Vollständiger Leitfaden zur Schaffung sicherer Spielplätze in Gemeinden

Vor Ort beginnt ein Spielplatzprojekt selten mit einem Katalog von Geräten. Es beginnt mit einer Einschränkung: einem Hang, einem knappen Budget, einer angrenzenden Schule oder einem lehmigen Boden, der nicht entwässert. Aus diesen konkreten Daten wird ein sicherer Spielbereich für eine Gemeinschaft geschaffen, nicht umgekehrt.

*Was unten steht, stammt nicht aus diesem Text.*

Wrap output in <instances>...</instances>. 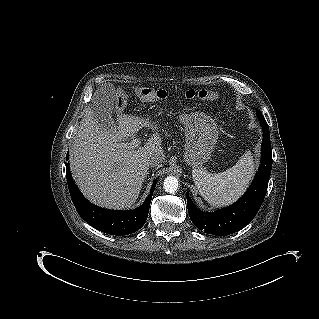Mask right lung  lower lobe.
<instances>
[{"label": "right lung lower lobe", "mask_w": 319, "mask_h": 319, "mask_svg": "<svg viewBox=\"0 0 319 319\" xmlns=\"http://www.w3.org/2000/svg\"><path fill=\"white\" fill-rule=\"evenodd\" d=\"M68 159L67 153L66 160ZM66 175L71 198L77 212L95 229L110 235H128L139 230L146 222L156 180L153 182V187L146 201L139 208L117 211L95 206L86 200L71 177L68 163H66Z\"/></svg>", "instance_id": "right-lung-lower-lobe-1"}]
</instances>
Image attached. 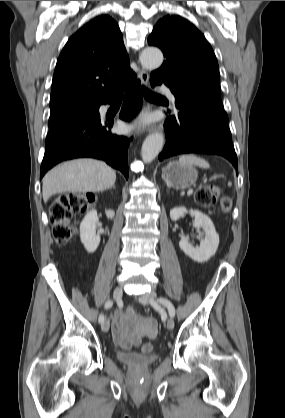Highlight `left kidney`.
Wrapping results in <instances>:
<instances>
[{
  "label": "left kidney",
  "mask_w": 285,
  "mask_h": 418,
  "mask_svg": "<svg viewBox=\"0 0 285 418\" xmlns=\"http://www.w3.org/2000/svg\"><path fill=\"white\" fill-rule=\"evenodd\" d=\"M190 213L194 217L193 226L195 228H202L204 236L201 239L199 246H193L187 237H182L179 246L180 249L188 255L191 259L197 262H206L213 255H215L219 245V235L217 234L212 220L204 213L185 207H174L170 210V218L172 221L179 220L182 216Z\"/></svg>",
  "instance_id": "obj_1"
}]
</instances>
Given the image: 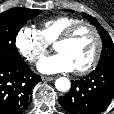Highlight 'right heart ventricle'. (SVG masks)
Listing matches in <instances>:
<instances>
[{
	"mask_svg": "<svg viewBox=\"0 0 114 114\" xmlns=\"http://www.w3.org/2000/svg\"><path fill=\"white\" fill-rule=\"evenodd\" d=\"M81 21L72 16L62 15L41 23L39 32L48 44L56 42L58 37L71 25Z\"/></svg>",
	"mask_w": 114,
	"mask_h": 114,
	"instance_id": "obj_1",
	"label": "right heart ventricle"
}]
</instances>
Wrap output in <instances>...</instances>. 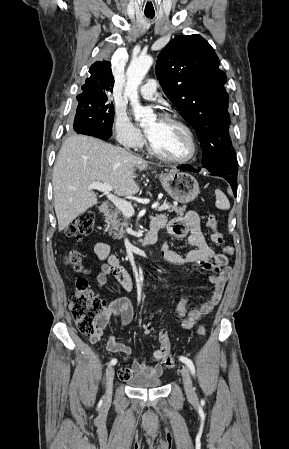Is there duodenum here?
Wrapping results in <instances>:
<instances>
[{"label": "duodenum", "instance_id": "obj_1", "mask_svg": "<svg viewBox=\"0 0 289 449\" xmlns=\"http://www.w3.org/2000/svg\"><path fill=\"white\" fill-rule=\"evenodd\" d=\"M100 212L103 215H109L110 214L109 206L103 205L100 208ZM160 228L161 227L158 224H151L149 232L140 240L139 247H145L147 245L156 243L158 239V231Z\"/></svg>", "mask_w": 289, "mask_h": 449}]
</instances>
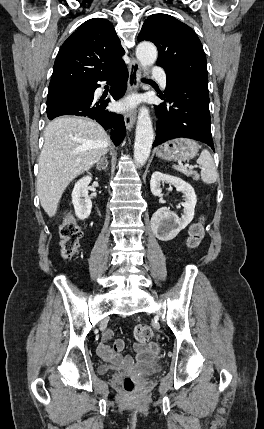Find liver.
<instances>
[{"label":"liver","mask_w":264,"mask_h":429,"mask_svg":"<svg viewBox=\"0 0 264 429\" xmlns=\"http://www.w3.org/2000/svg\"><path fill=\"white\" fill-rule=\"evenodd\" d=\"M44 139L36 189L42 208L53 217L67 186L106 154L110 139L97 122L69 116L49 122Z\"/></svg>","instance_id":"liver-1"}]
</instances>
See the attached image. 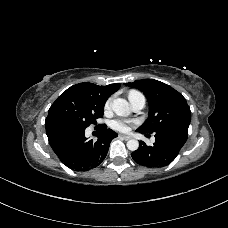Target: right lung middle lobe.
<instances>
[{
  "mask_svg": "<svg viewBox=\"0 0 228 228\" xmlns=\"http://www.w3.org/2000/svg\"><path fill=\"white\" fill-rule=\"evenodd\" d=\"M106 100L70 87L51 105L45 123L62 121L86 128L103 117Z\"/></svg>",
  "mask_w": 228,
  "mask_h": 228,
  "instance_id": "dd1d6c3e",
  "label": "right lung middle lobe"
}]
</instances>
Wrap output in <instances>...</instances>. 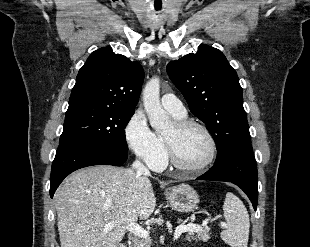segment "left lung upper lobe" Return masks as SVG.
Masks as SVG:
<instances>
[{
	"mask_svg": "<svg viewBox=\"0 0 310 247\" xmlns=\"http://www.w3.org/2000/svg\"><path fill=\"white\" fill-rule=\"evenodd\" d=\"M167 73L203 121L217 146L216 162L251 145L243 90L223 53L202 45L197 53L171 61Z\"/></svg>",
	"mask_w": 310,
	"mask_h": 247,
	"instance_id": "5c2ea615",
	"label": "left lung upper lobe"
}]
</instances>
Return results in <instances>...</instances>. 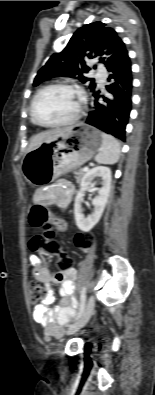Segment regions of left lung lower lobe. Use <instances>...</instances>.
I'll return each instance as SVG.
<instances>
[{"label":"left lung lower lobe","mask_w":155,"mask_h":395,"mask_svg":"<svg viewBox=\"0 0 155 395\" xmlns=\"http://www.w3.org/2000/svg\"><path fill=\"white\" fill-rule=\"evenodd\" d=\"M110 75L106 86L111 98L94 91V106L86 123L125 141V128L128 124L132 104V70L129 56H125L116 66L108 70ZM106 102L102 105L98 99Z\"/></svg>","instance_id":"0a47b994"}]
</instances>
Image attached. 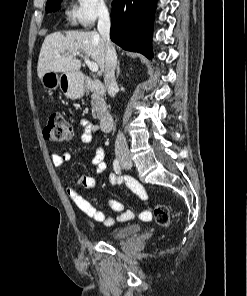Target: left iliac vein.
I'll return each mask as SVG.
<instances>
[{
  "label": "left iliac vein",
  "mask_w": 247,
  "mask_h": 296,
  "mask_svg": "<svg viewBox=\"0 0 247 296\" xmlns=\"http://www.w3.org/2000/svg\"><path fill=\"white\" fill-rule=\"evenodd\" d=\"M122 166H123L124 169H130L132 167V164L131 163L128 164V165L123 164Z\"/></svg>",
  "instance_id": "1"
}]
</instances>
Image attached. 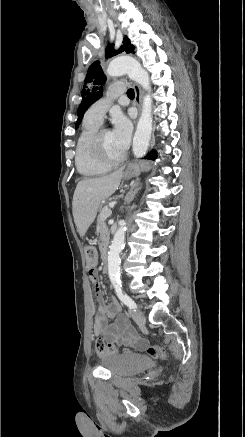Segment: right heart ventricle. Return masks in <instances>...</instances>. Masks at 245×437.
<instances>
[{"label": "right heart ventricle", "mask_w": 245, "mask_h": 437, "mask_svg": "<svg viewBox=\"0 0 245 437\" xmlns=\"http://www.w3.org/2000/svg\"><path fill=\"white\" fill-rule=\"evenodd\" d=\"M100 123L84 118L75 146V165L77 171L86 177L101 176L109 172L112 165L97 160L91 152L90 140Z\"/></svg>", "instance_id": "1"}]
</instances>
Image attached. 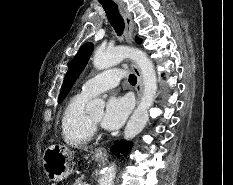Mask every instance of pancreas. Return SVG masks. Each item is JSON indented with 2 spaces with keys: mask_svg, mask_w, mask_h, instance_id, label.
I'll list each match as a JSON object with an SVG mask.
<instances>
[{
  "mask_svg": "<svg viewBox=\"0 0 233 185\" xmlns=\"http://www.w3.org/2000/svg\"><path fill=\"white\" fill-rule=\"evenodd\" d=\"M73 185H84L81 179H77Z\"/></svg>",
  "mask_w": 233,
  "mask_h": 185,
  "instance_id": "cf45deb5",
  "label": "pancreas"
}]
</instances>
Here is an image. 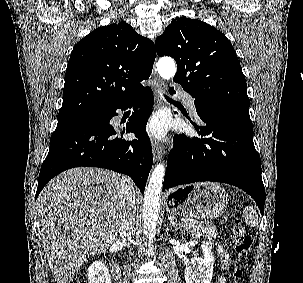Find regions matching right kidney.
I'll return each mask as SVG.
<instances>
[{"label": "right kidney", "mask_w": 303, "mask_h": 283, "mask_svg": "<svg viewBox=\"0 0 303 283\" xmlns=\"http://www.w3.org/2000/svg\"><path fill=\"white\" fill-rule=\"evenodd\" d=\"M87 272L89 283H111L109 271L101 261H94Z\"/></svg>", "instance_id": "right-kidney-1"}]
</instances>
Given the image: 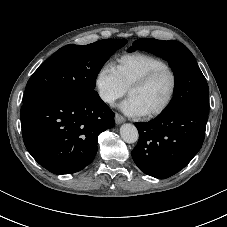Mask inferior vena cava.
<instances>
[{
	"label": "inferior vena cava",
	"mask_w": 227,
	"mask_h": 227,
	"mask_svg": "<svg viewBox=\"0 0 227 227\" xmlns=\"http://www.w3.org/2000/svg\"><path fill=\"white\" fill-rule=\"evenodd\" d=\"M103 100L106 101V102H108V103H111V102L114 101V99L111 96H104L103 97Z\"/></svg>",
	"instance_id": "obj_1"
}]
</instances>
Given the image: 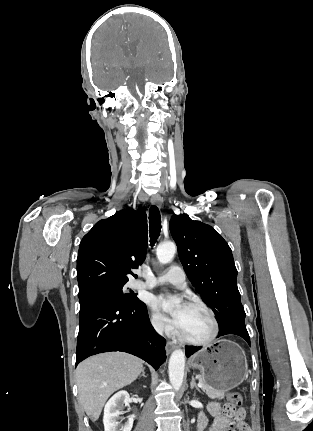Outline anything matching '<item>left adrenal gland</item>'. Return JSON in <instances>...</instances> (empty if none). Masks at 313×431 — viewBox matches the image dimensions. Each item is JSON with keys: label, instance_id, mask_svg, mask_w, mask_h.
Masks as SVG:
<instances>
[{"label": "left adrenal gland", "instance_id": "1", "mask_svg": "<svg viewBox=\"0 0 313 431\" xmlns=\"http://www.w3.org/2000/svg\"><path fill=\"white\" fill-rule=\"evenodd\" d=\"M190 387H191V389H196L198 392H200V389L197 387V384H196V382H195V378H194V376H192V380H191V383H190Z\"/></svg>", "mask_w": 313, "mask_h": 431}]
</instances>
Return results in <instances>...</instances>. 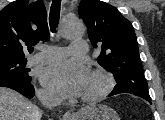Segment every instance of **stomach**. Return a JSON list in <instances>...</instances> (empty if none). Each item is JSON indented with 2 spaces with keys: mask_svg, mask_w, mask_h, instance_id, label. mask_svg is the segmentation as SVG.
I'll return each instance as SVG.
<instances>
[{
  "mask_svg": "<svg viewBox=\"0 0 165 120\" xmlns=\"http://www.w3.org/2000/svg\"><path fill=\"white\" fill-rule=\"evenodd\" d=\"M75 120H120V117L111 107L97 104L82 109Z\"/></svg>",
  "mask_w": 165,
  "mask_h": 120,
  "instance_id": "obj_1",
  "label": "stomach"
}]
</instances>
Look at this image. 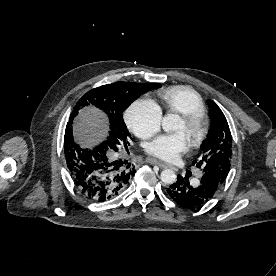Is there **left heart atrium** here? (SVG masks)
<instances>
[{
	"mask_svg": "<svg viewBox=\"0 0 276 276\" xmlns=\"http://www.w3.org/2000/svg\"><path fill=\"white\" fill-rule=\"evenodd\" d=\"M189 143L182 133L160 136L146 145V152L165 161H174L188 151Z\"/></svg>",
	"mask_w": 276,
	"mask_h": 276,
	"instance_id": "39dd6f15",
	"label": "left heart atrium"
}]
</instances>
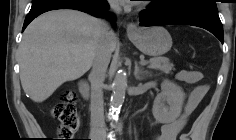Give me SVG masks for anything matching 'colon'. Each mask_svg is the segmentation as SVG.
Returning <instances> with one entry per match:
<instances>
[{
    "label": "colon",
    "instance_id": "obj_1",
    "mask_svg": "<svg viewBox=\"0 0 236 140\" xmlns=\"http://www.w3.org/2000/svg\"><path fill=\"white\" fill-rule=\"evenodd\" d=\"M75 102V94L70 90H66L60 95L59 100L52 108V116L60 123L58 133L59 137L63 138L61 140H69L68 138H71L80 126Z\"/></svg>",
    "mask_w": 236,
    "mask_h": 140
}]
</instances>
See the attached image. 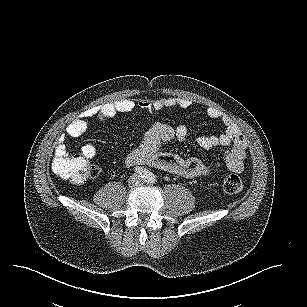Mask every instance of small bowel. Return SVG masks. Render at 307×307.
Wrapping results in <instances>:
<instances>
[{
  "instance_id": "1",
  "label": "small bowel",
  "mask_w": 307,
  "mask_h": 307,
  "mask_svg": "<svg viewBox=\"0 0 307 307\" xmlns=\"http://www.w3.org/2000/svg\"><path fill=\"white\" fill-rule=\"evenodd\" d=\"M190 106L191 101L186 98L164 97L153 101H141L138 104L133 100L124 99L92 107L82 112L72 121L60 136L55 149V160L69 155L66 141L84 134L93 118L106 121L120 113L131 112L136 107L147 112H155L166 108H188ZM206 114L210 119L219 120L224 127V131L218 136H200L196 140L197 144L204 150H210L218 146L227 147L228 150L224 157L227 167L234 172H241L248 147L244 134L230 116L220 110L208 107ZM187 135V128L183 125L173 128L165 124H156L146 133L140 144L131 151L126 159V164L128 166L147 164L186 178L211 175L217 164L204 163L198 158L184 159L160 151V147L164 143L173 140L184 141ZM96 152V147L93 144H86L82 147V153L87 159L94 158Z\"/></svg>"
}]
</instances>
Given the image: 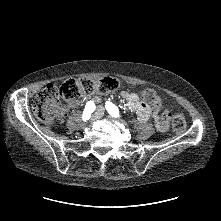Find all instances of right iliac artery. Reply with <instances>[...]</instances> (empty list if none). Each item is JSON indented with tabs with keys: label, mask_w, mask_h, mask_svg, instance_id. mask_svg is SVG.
<instances>
[{
	"label": "right iliac artery",
	"mask_w": 221,
	"mask_h": 221,
	"mask_svg": "<svg viewBox=\"0 0 221 221\" xmlns=\"http://www.w3.org/2000/svg\"><path fill=\"white\" fill-rule=\"evenodd\" d=\"M94 110H95V104L93 101H89L88 103H86L85 109L82 114V119L84 121L89 120Z\"/></svg>",
	"instance_id": "right-iliac-artery-1"
}]
</instances>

Standort und Organisation des Geländes: was vor der ersten Ausstattung geschieht

Kinder, die auf einer modernen Spielstruktur aus Holz und Stahl in einem sicheren Gemeinschaftsspielplatz mit Holzspänen spielen

Die Phase der Standortbestimmung wird oft unterschätzt. Die Konformität eines Spielplatzes beschränkt sich nicht nur auf die Geräte selbst: Sie umfasst die gesamte Organisation des Geländes. Ausrichtung, Abstände zu den Straßen, Zäune, Sichtbarkeit von den Bänken der Begleitpersonen – all dies beeinflusst die Sicherheit ebenso wie die Rutsche selbst.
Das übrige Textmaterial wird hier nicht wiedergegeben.